COVID-19: what is known and what do you need to know?

There’s a lot of information out there and justifiable anxiety even when looking at the facts. So what is it that we know about this disease, what causes it, where it came from, what we need to be aware of, and what we can do about it?

What is COVID-19?

COVID-19 is the disease caused by a novel coronavirus, SARS-CoV-2. The name stands for sudden acute respiratory syndrome, coronavirus 2. The disease, COVID-19, signifies a coronavirus disease that emerged in 2019. You may see other names that were used before the official naming, but these are the names used by the WHO and published by the International Committee on Taxonomy of Viruses in this manuscript. If the name looks familiar, that may be due to SARS and MERS both being coronaviruses that emerged in 2003 and 2012.

Where did this come from and why?

SARS-CoV-2 is believed to have originated in pangolins or bats. Being of non-human animal origin, this was a zoonotic disease. Zoonotic diseases are not uncommon, and arise when a pathogen, such as a virus, that normally exists in an animal population is transmitted to a human. The bigger problem arises when the pathogen is transmissible between humans and goes from being a zoonotic disease to being human disease. Zoonotic diseases such as anthrax, rabies, lyme disease and mosquito-borne illnesses are all familiar to us, but cannot be transmitted between people. Diseases such as the H1N1 and H5N1 influenza strains and SARS and COVID-19 are zoonotic in origin, but then began spreading between humans.

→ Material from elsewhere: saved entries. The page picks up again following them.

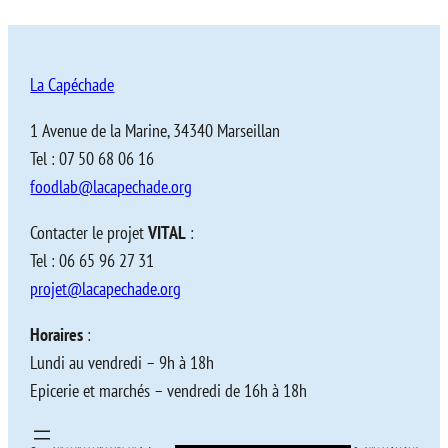
La Capéchade
1 Avenue de la Marine, 34340 Marseillan
Tel : 07 50 68 06 16
foodlab@lacapechade.org
Contacter le projet
VITAL
:
Tel : 06 65 96 27 31
projet@lacapechade.org
Horaires
:
Lundi au vendredi – 9h à 18h
Epicerie et marchés – vendredi de 16h à 18h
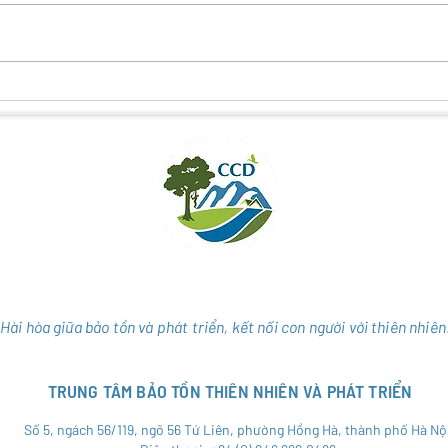
KẾT NỐI THIÊN NHIÊN – VĂN HÓA
ĐIỀU
– CỘNG ĐỒNG QUA DU LỊCH
GÂY 
NHIÊ
THỤ
Hài hòa giữa bảo tồn và phát triển, kết nối con người với thiên nhiên
TRUNG TÂM BẢO TỒN THIÊN NHIÊN VÀ PHÁT TRIỂN
Số 5, ngách 56/119, ngõ 56 Tứ Liên, phường Hồng Hà, thành phố Hà Nộ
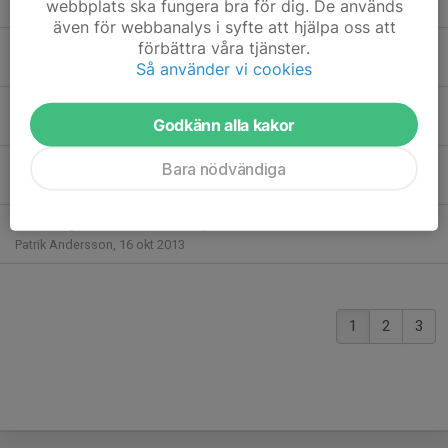
webbplats ska fungera bra för dig. De används
Thomas Rödin
,
26 mar 2014
även för webbanalys i syfte att hjälpa oss att
Gott nytt år
8
förbättra våra tjänster.
Så använder vi cookies
Patrik Andersson
,
31 dec 2013
Foten
2
Godkänn alla kakor
Joakim Laksov
,
21 nov 2013
Dagens Match
0
Bara nödvändiga
Patrik Andersson
,
17 nov 2013
Fick någon kanske med sig mina skor
2
Patrik Andersson
,
16 okt 2013
1
2
3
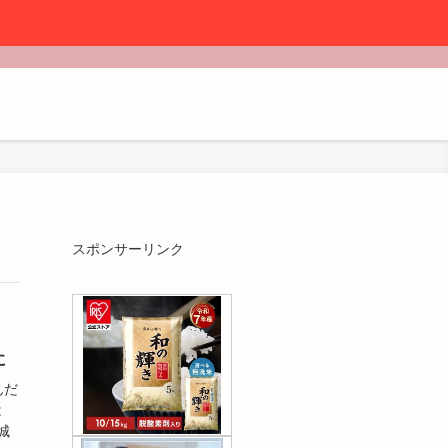
スポンサーリンク
に
んだ
は
城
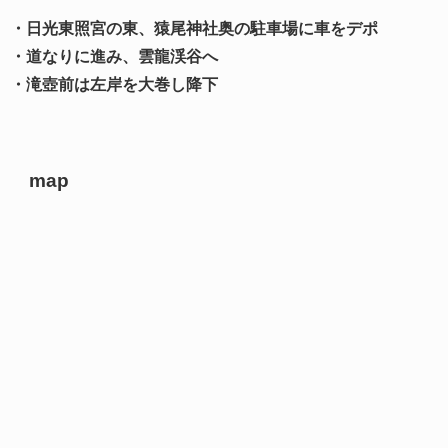
・日光東照宮の東、猿尾神社奥の駐車場に車をデポ
・道なりに進み、雲龍渓谷へ
・滝壺前は左岸を大巻し降下
map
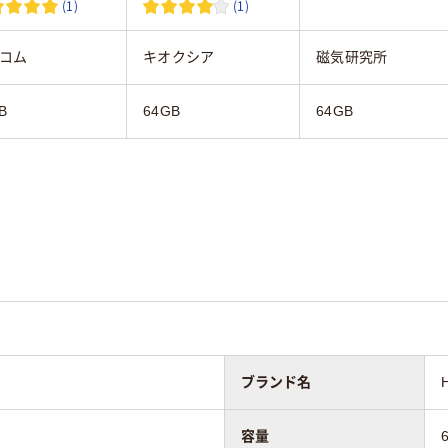
(1)
(1)
コム
キオクシア
磁気研究所
B
64GB
64GB
ブランド名
容量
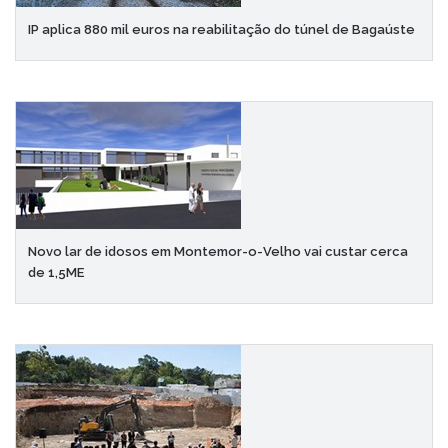
IP aplica 880 mil euros na reabilitação do túnel de Bagaúste
Novo lar de idosos em Montemor-o-Velho vai custar cerca
de 1,5ME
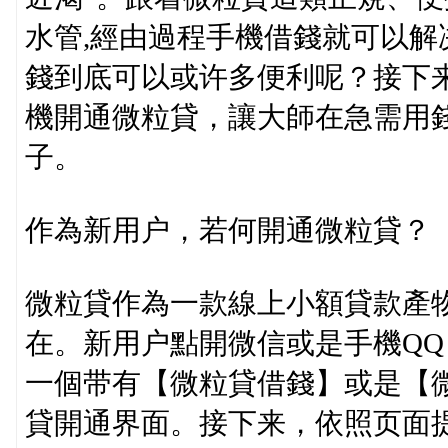
水管,經由過程手機借錢就可以解
錢到底可以或许多便利呢？接下
機開通微粒貸，讓大師在急需用
子。
作為新用户，若何開通微粒貸？
微粒貸作為一款線上小額貸款產
在。新用户點開微信或是手機Q
一個带有【微粒貸借錢】或是【
貸開通界面。接下来，依照页面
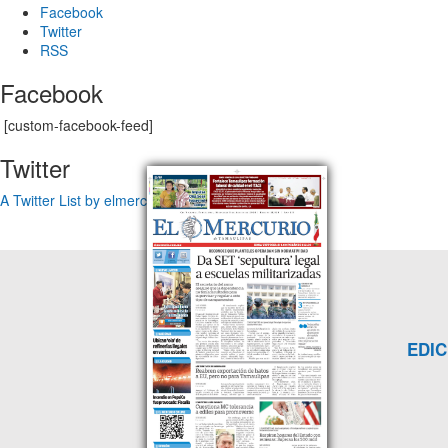
Facebook
Twitter
RSS
Facebook
[custom-facebook-feed]
Twitter
A Twitter List by elmercuriotam
EDIC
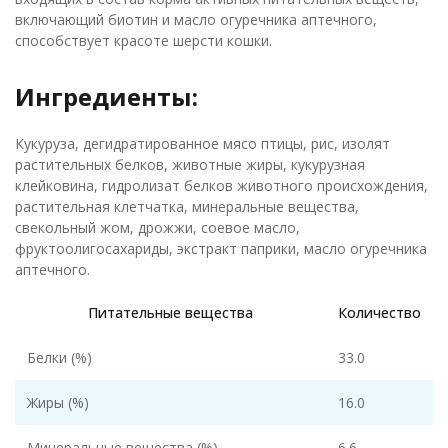
включающий биотин и масло огуречника аптечного,
способствует красоте шерсти кошки.
Ингредиенты:
Кукуруза, дегидратированное мясо птицы, рис, изолят
растительных белков, животные жиры, кукурузная
клейковина, гидролизат белков животного происхождения,
растительная клетчатка, минеральные вещества,
свекольный жом, дрожжи, соевое масло,
фруктоолигосахариды, экстракт паприки, масло огуречника
аптечного.
Питательные вещества
Количество
Белки (%)
33.0
Жиры (%)
16.0
Минеральные вещества (%)
6.6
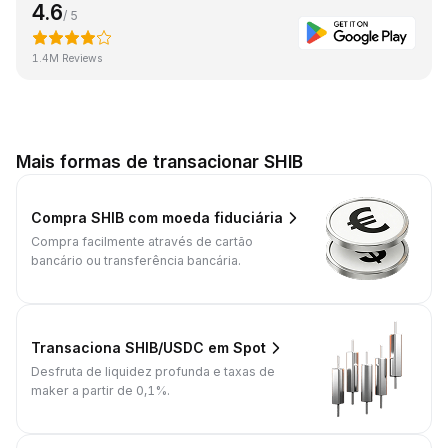
4.6
/ 5
1.4M Reviews
Mais formas de transacionar SHIB
Compra SHIB com moeda fiduciária
Compra facilmente através de cartão
bancário ou transferência bancária.
Transaciona SHIB/USDC em Spot
Desfruta de liquidez profunda e taxas de
maker a partir de 0,1%.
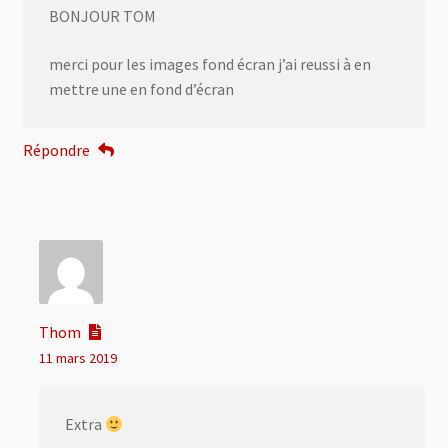
BONJOUR TOM
merci pour les images fond écran j’ai reussi à en
mettre une en fond d’écran
Répondre
Thom
11 mars 2019
Extra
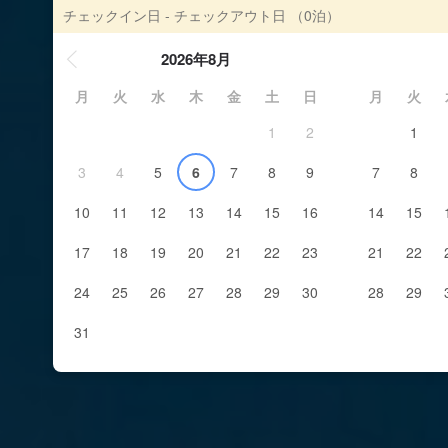
チェックイン日 - チェックアウト日
（0泊）
2026年8月
月
火
水
木
金
土
日
月
火
1
2
1
3
4
5
6
7
8
9
7
8
10
11
12
13
14
15
16
14
15
17
18
19
20
21
22
23
21
22
24
25
26
27
28
29
30
28
29
31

What do I need to know about COVID-19?

The first thing to know is how to kill it or prevent its spread. For this, we need to understand how this type of virus works. SARS-CoV-2 is enveloped; this means it has a membrane envelope surrounding the viral capsid. The details of the viral capsid, internal proteins, and RNA genome aren’t important here, but it is important to understand testing. Here’s what makes the envelope so important; envelopes are easily destroyed with soap!

Time for a quick biochemistry lesson… Envelopes are the outer layer of some viruses and are made up of lipids. Specifically, these are phospholipids, like a cellular membrane, which has proteins sticking out of it that work like a key that matches locks (receptors) on your cells. Fats and oils are made of lipids. Phospholipids are a little more complicated because they are amphiphilic, meaning they have both a hydrophobic and hydrophilic portion. Luckily, dissolving them still goes through the same process. Add a detergent, time, and agitation, and viola! You’ve destroyed the membrane. Remember how the viral membrane contains the proteins (keys) that tell your cells to let the virus in? No viral membrane means no infection. You’ll still be able to detect parts of the virus, like the RNA, but it’s dead, aka, noninfectious.

What can we do about it?

We’ve already talked about why soap is so effective, but other cleaners (not antibiotics!) are also helpful. Bleach will also disrupt the membrane, which is why it makes your skin feel slippery. Alcohol will also destroy it if applied in a proper concentration, usually 60-70%; too much and you’ll preserve many pathogens instead of killing them or it’ll just evaporate before it can work. But killing the particles is what you do if they are present. Whenever possible, the better thing to do is to avoid coming in contact. This can be done through self-quarantine, social distancing, avoiding public spaces, practicing good hygiene, and doing your part to protect both yourself and everyone you cannot avoid interacting with.

Testing, method of infection, treatments are also very important, but we’re just scratching the surface of part one here.

Stay home, stay safe, and trust science.